Sin demora, Randall pagó la cuenta de María y ambos se levantaron y abandonaron juntos el Café de París. Pasaron por el kiosco de la esquina, alcanzaron la luz verde del semáforo y cruzaron la Via Veneto hacia la esquina del «Hotel Excelsior».

Ella señaló una ancha calle que corría al lado del hotel.

– Via Boncompagni -dijo-. Él vive en esta calle, no muy lejos. Tres o cuatro manzanas. Podemos caminar.

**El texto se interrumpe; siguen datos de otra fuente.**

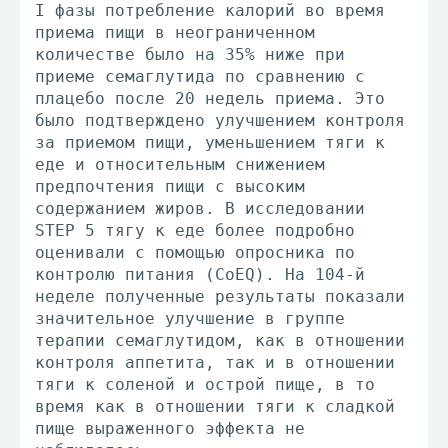
I фазы потребление калорий во время
приема пищи в неограниченном
количестве было на 35% ниже при
приеме семаглутида по сравнению с
плацебо после 20 недель приема. Это
было подтверждено улучшением контроля
за приемом пищи, уменьшением тяги к
еде и относительным снижением
предпочтения пищи с высоким
содержанием жиров. В исследовании
STEP 5 тягу к еде более подробно
оценивали с помощью опросника по
контролю питания (CoEQ). На 104-й
неделе полученные результаты показали
значительное улучшение в группе
терапии семаглутидом, как в отношении
контроля аппетита, так и в отношении
тяги к соленой и острой пище, в то
время как в отношении тяги к сладкой
пище выраженного эффекта не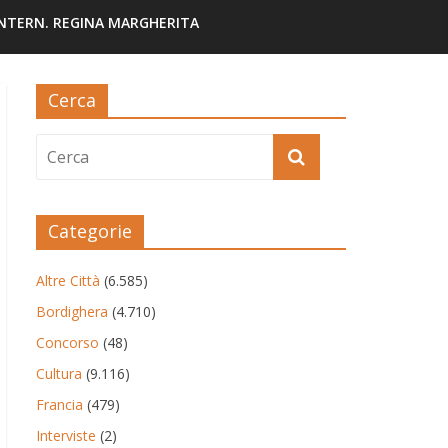
INTERN. REGINA MARGHERITA
Cerca
Categorie
Altre Città
(6.585)
Bordighera
(4.710)
Concorso
(48)
Cultura
(9.116)
Francia
(479)
Interviste
(2)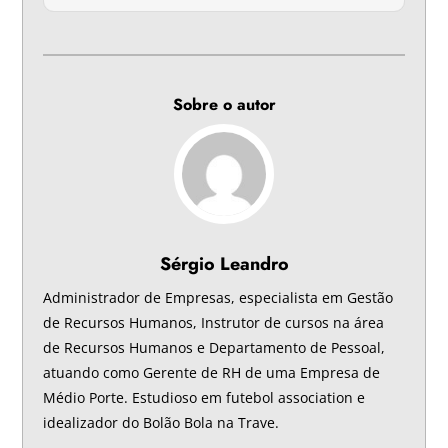
Sobre o autor
Sérgio Leandro
Administrador de Empresas, especialista em Gestão
de Recursos Humanos, Instrutor de cursos na área
de Recursos Humanos e Departamento de Pessoal,
atuando como Gerente de RH de uma Empresa de
Médio Porte. Estudioso em futebol association e
idealizador do Bolão Bola na Trave.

María tomó a Randall del brazo y empezaron a caminar animadamente por la Via Boncompagni. Ella iba tarareando al caminar, pero al finalizar la primera manzana, se detuvo abruptamente y estiró la palma de su mano.

– Págame ahora -le dijo.

Él depositó el fajo de liras en la mano de María, que soltó a Randall con la otra mano mientras contaba cuidadosamente los billetes. Satisfecha, metió el dinero en su bolso blanco.

– Te llevaré con tu amigo -dijo ella.

María comenzó a caminar de nuevo, volviendo a tararear, y Randall caminó a su lado. Al llegar a la tercera manzana, él dijo:

– ¿Cómo sabes tú dónde vive el Duca?

– Te lo diré, pero no se lo repitas a él. Es muy orgulloso. Algunas veces, cuando Gravina o yo, y una o dos de las otras chicas también, no podemos conseguir cuarto en un hotel porque está lleno, hacemos un arreglo con el Duca para usar su habitación para atender nuestros clientes. Le pagamos a él la mitad de nuestros ingresos por usar su cuarto. A nosotros no nos importa. Él es amable, y eso le ayuda a pagar su renta.

– ¿Cuánto paga de renta?

– Por una habitación con baño y una pequeña cocina, cincuenta mil liras al mes.

– ¿Cincuenta mil? Eso equivale, aproximadamente, a ochenta dólares? ¿Puede él con ese gasto?

– Ha vivido aquí durante muchos años, dice él. Desde que era rico.

Estaban cruzando una intersección, la Via Piemonte, y llegando a la cuarta manzana.

– ¿Cuándo fue rico? -preguntó Randall.

– Él dice que hace cuatro o cinco años.

Eso concordaba, pensó Randall. Hacía cinco años que Lebrun había recibido su parte de la transacción con Monti por el descubrimiento de Ostia Antica.